# ACTION ITEM
The expected output is exactly the lines below, starting at the line with "Empresa Municipal de" and ending at the line with "7:00 - 17:00", both included; no other line belongs in it.

=== WORKING DATA ===

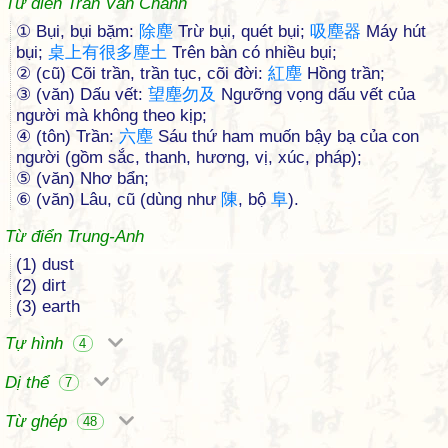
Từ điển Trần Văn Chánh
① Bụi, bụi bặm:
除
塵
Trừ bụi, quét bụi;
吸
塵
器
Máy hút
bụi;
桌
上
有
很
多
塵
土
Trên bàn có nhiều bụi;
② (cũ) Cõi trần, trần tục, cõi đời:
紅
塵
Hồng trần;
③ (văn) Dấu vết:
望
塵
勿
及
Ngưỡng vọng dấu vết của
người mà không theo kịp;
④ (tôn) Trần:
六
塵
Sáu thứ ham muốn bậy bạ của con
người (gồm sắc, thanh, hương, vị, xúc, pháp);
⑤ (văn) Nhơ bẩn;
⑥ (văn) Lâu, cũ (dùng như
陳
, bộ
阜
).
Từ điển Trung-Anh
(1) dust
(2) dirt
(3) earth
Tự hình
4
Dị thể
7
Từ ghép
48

===
=== WORKING DATA ===

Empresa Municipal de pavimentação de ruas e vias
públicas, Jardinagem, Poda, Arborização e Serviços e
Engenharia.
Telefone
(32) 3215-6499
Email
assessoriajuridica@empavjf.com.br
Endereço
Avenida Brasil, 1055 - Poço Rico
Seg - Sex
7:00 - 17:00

===

# OUTPUT
Empresa Municipal de pavimentação de ruas e vias
públicas, Jardinagem, Poda, Arborização e Serviços e
Engenharia.
Telefone
(32) 3215-6499
Email
assessoriajuridica@empavjf.com.br
Endereço
Avenida Brasil, 1055 - Poço Rico
Seg - Sex
7:00 - 17:00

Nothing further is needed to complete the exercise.